Scary lockers, enormous hallways, loud students. How else would you describe life at a brand new high school? It was the beginning of my junior year and I didn’t know anyone. New seats and new material in each class. I thought having physics right after my first period of advanced math would fry my brain. But as I walked into physics, I saw groups of tables grouped together and I panicked (because I knew I would have to talk to the people around me). As I sat down, a teacher with hair that reminded me of Elvis, walked in and described how with every force there is an equal and opposite reaction. I expected the average description of Newton’s third law with an occasional boring picture. But what I got instead was much different. I got an energetic teacher who hopped around the front of the room performing the motions of a kid on a swing.
A science enthusiast was not a description that I used for myself. Class after class, I realized physics was the same as my math class—but physics had a purpose and I saw how physics connected to everyday activities.
After we spent a class talking about Blizz-X tires and how the tire groove depth can make you either take a turn and stay on the road or end up in a frozen ditch, I realized how helpful Mr. Zuercher was. Not only was he the teacher that I could talk to, but he was also the teacher who took a concept in the class and transformed it into something that I could actually use outside.

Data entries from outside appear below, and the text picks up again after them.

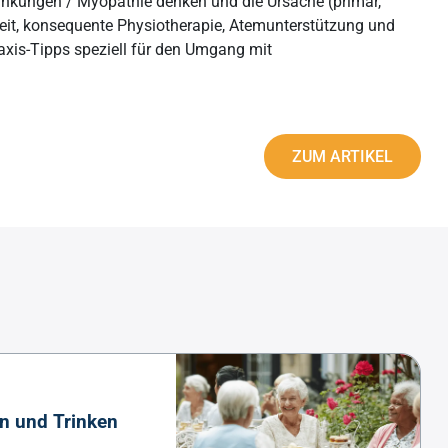
ankungen / Myopathie denken und die Ursache (primär,
Seelsorge
keit, konsequente Physiotherapie, Atemunterstützung und
Grüner Star
axis-Tipps speziell für den Umgang mit
Angehörige in der Altenpflege: Tipps für
Grauer Star
Pflegepersonen
Alterskorrelierte Makuladegeneration
Sterbebegleitung
ZUM ARTIKEL
Palliativpflege
Patientenverfügung
n und Trinken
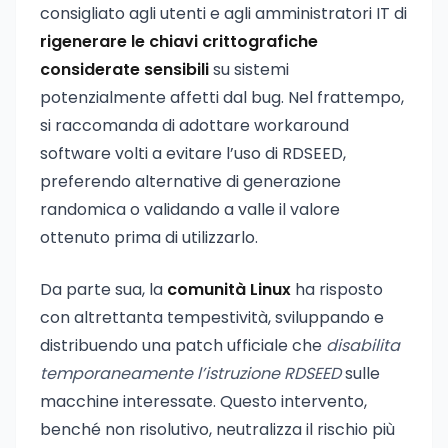
consigliato agli utenti e agli amministratori IT di
rigenerare le chiavi crittografiche
considerate sensibili
su sistemi
potenzialmente affetti dal bug. Nel frattempo,
si raccomanda di adottare workaround
software volti a evitare l’uso di RDSEED,
preferendo alternative di generazione
randomica o validando a valle il valore
ottenuto prima di utilizzarlo.
Da parte sua, la
comunità Linux
ha risposto
con altrettanta tempestività, sviluppando e
distribuendo una patch ufficiale che
disabilita
temporaneamente l’istruzione RDSEED
sulle
macchine interessate. Questo intervento,
benché non risolutivo, neutralizza il rischio più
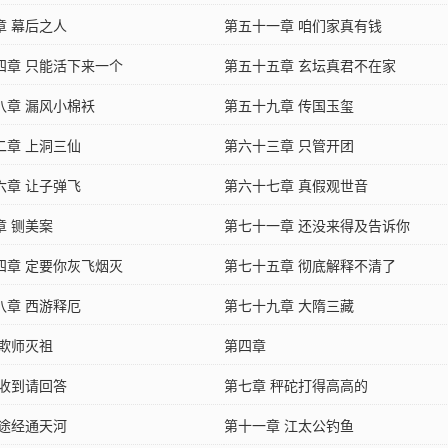
章 幕后之人
第五十一章 咱们家真有钱
四章 只能活下来一个
第五十五章 玄坛真君不在家
八章 漏风小棉袄
第五十九章 传国玉玺
二章 上洞三仙
第六十三章 只管开团
六章 让子弹飞
第六十七章 真假观世音
章 铡美案
第七十一章 还没来得及告诉你
四章 定要你灰飞烟灭
第七十五章 彻底解释不清了
八章 西游释厄
第七十九章 大隋三藏
 欺师灭祖
第四章
 收到请回答
第七章 秤砣打得高高的
 途经通天河
第十一章 江太公钓鱼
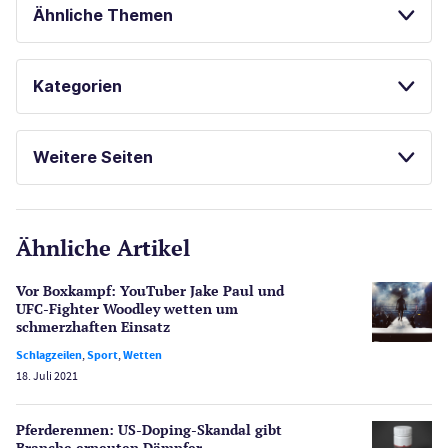
Ähnliche Themen
SPIELAUTOMATEN ONLINE SPIELEN
Kategorien
KOSTENLOSE SPIELE
Casinos
Weitere Seiten
E-Sport
CasinoOnline.de
Ähnliche Artikel
Gesetzgebung
Echtgeld
Vor Boxkampf: YouTuber Jake Paul und
Lotterie
UFC-Fighter Woodley wetten um
PayPal Casinos
schmerzhaften Einsatz
Schlagzeilen
,
Sport
,
Wetten
Poker
18. Juli 2021
Novoline Casinos
Schlagzeilen
Pferderennen: US-Doping-Skandal gibt
Merkur Casinos
Branche erneuten Dämpfer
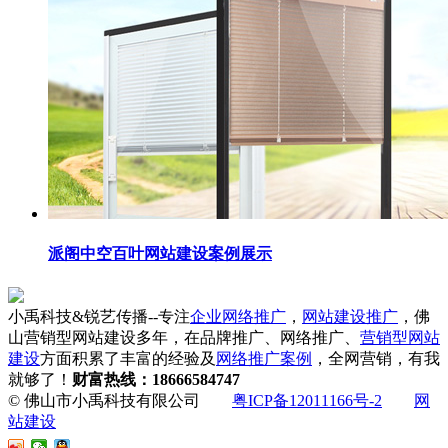
派阁中空百叶网站建设案例展示
小禹科技&锐艺传播--专注
企业网络推广
，
网站建设推广
，佛
山营销型网站建设多年，在品牌推广、网络推广、
营销型网站
建设
方面积累了丰富的经验及
网络推广案例
，全网营销，有我
就够了！
财富热线：18666584747
© 佛山市小禹科技有限公司
粤ICP备12011166号-2
网
站建设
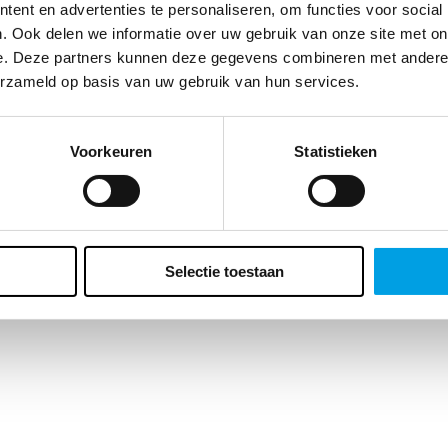
te klant, we vragen zo meteen naar je geboortedatum. Waarom? Enerzi
ent en advertenties te personaliseren, om functies voor social
t ons dat belangrijke inzichten geeft over de leeftijd van ons
. Ook delen we informatie over uw gebruik van onze site met on
ieksbestand maar er zit ook voor jou een bonus aan vast. Wat precies?
e. Deze partners kunnen deze gegevens combineren met andere i
ft een verrassing voor je verjaardag. Vergeet het veld dus niet in te vulle
erzameld op basis van uw gebruik van hun services.
Voorkeuren
Statistieken
Selectie toestaan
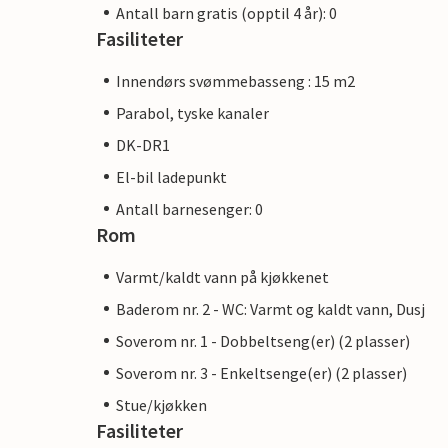
Antall barn gratis (opptil 4 år): 0
Fasiliteter
Innendørs svømmebasseng : 15 m2
Parabol, tyske kanaler
DK-DR1
El-bil ladepunkt
Antall barnesenger: 0
Rom
Varmt/kaldt vann på kjøkkenet
Baderom nr. 2 - WC: Varmt og kaldt vann, Dusj
Soverom nr. 1 - Dobbeltseng(er) (2 plasser)
Soverom nr. 3 - Enkeltsenge(er) (2 plasser)
Stue/kjøkken
Fasiliteter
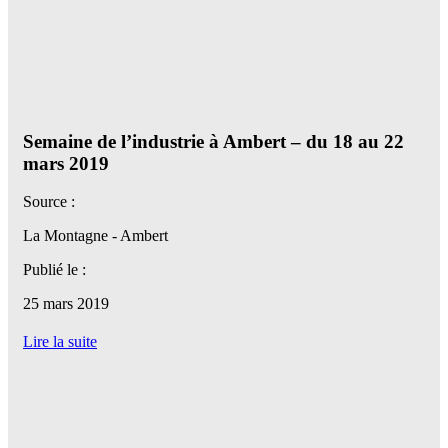
Semaine de l’industrie à Ambert – du 18 au 22
mars 2019
Source :
La Montagne - Ambert
Publié le :
25 mars 2019
Lire la suite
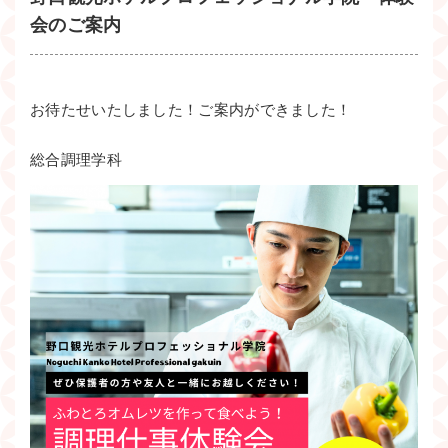
会のご案内
お待たせいたしました！ご案内ができました！
総合調理学科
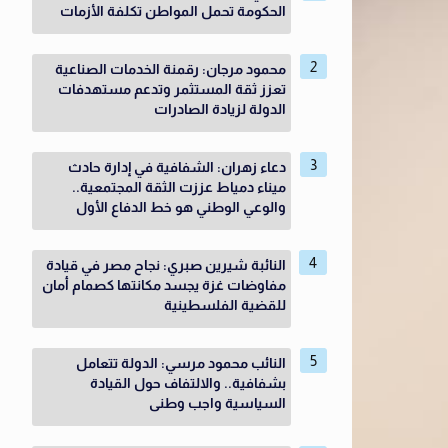
الحكومة تحمل المواطن تكلفة الأزمات
محمود مرجان: رقمنة الخدمات الصناعية
تعزز ثقة المستثمر وتدعم مستهدفات
الدولة لزيادة الصادرات
دعاء زهران: الشفافية في إدارة حادث
ميناء دمياط عززت الثقة المجتمعية..
والوعي الوطني هو خط الدفاع الأول
النائبة شيرين صبري: نجاح مصر في قيادة
مفاوضات غزة يجسد مكانتها كصمام أمان
للقضية الفلسطينية
النائب محمود مرسي: الدولة تتعامل
بشفافية.. والالتفاف حول القيادة
السياسية واجب وطنى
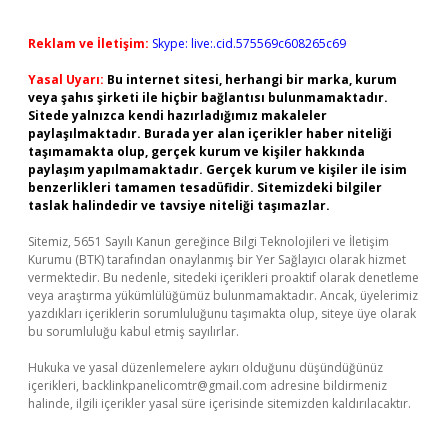
Reklam ve İletişim:
Skype: live:.cid.575569c608265c69
Yasal Uyarı:
Bu internet sitesi, herhangi bir marka, kurum
veya şahıs şirketi ile hiçbir bağlantısı bulunmamaktadır.
Sitede yalnızca kendi hazırladığımız makaleler
paylaşılmaktadır. Burada yer alan içerikler haber niteliği
taşımamakta olup, gerçek kurum ve kişiler hakkında
paylaşım yapılmamaktadır. Gerçek kurum ve kişiler ile isim
benzerlikleri tamamen tesadüfidir. Sitemizdeki bilgiler
taslak halindedir ve tavsiye niteliği taşımazlar.
Sitemiz, 5651 Sayılı Kanun gereğince Bilgi Teknolojileri ve İletişim
Kurumu (BTK) tarafından onaylanmış bir Yer Sağlayıcı olarak hizmet
vermektedir. Bu nedenle, sitedeki içerikleri proaktif olarak denetleme
veya araştırma yükümlülüğümüz bulunmamaktadır. Ancak, üyelerimiz
yazdıkları içeriklerin sorumluluğunu taşımakta olup, siteye üye olarak
bu sorumluluğu kabul etmiş sayılırlar.
Hukuka ve yasal düzenlemelere aykırı olduğunu düşündüğünüz
içerikleri,
backlinkpanelicomtr@gmail.com
adresine bildirmeniz
halinde, ilgili içerikler yasal süre içerisinde sitemizden kaldırılacaktır.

Having ADD, classes are more difficult to focus in. I notice the little details of my pencil that I never observed before and how the second poster to the right in the back is more crooked than the fourth one to the left. I focus on them as if they are what I am supposed to be focusing on. But Mr. Zuercher made it where I focus on the board and what he is saying. In his class, I started to understand the force of friction and how the normal force would equal the force of gravity. He helped me find a way to be interested in a subject I thought was forever just a bad grade. He helped me connect to material I thought was unconnectable.
There is not an abundance of teachers who are able to make their students feel comfortable to go in and ask for help. But Mr. Z unfailingly offered help to anyone who needed it and made himself available (so all students could fit tutoring into their schedules). I went in the mornings and it was like I was getting my own private session on the physics we learned the day before.
I am still in Physics with Mr. Zuercher and I am not marvalous at physics—but if I didn’t have Mr. Z, I wouldn’t be as engaged in physics and I wouldn’t be able to connect my everyday activities to things that we talk about in class.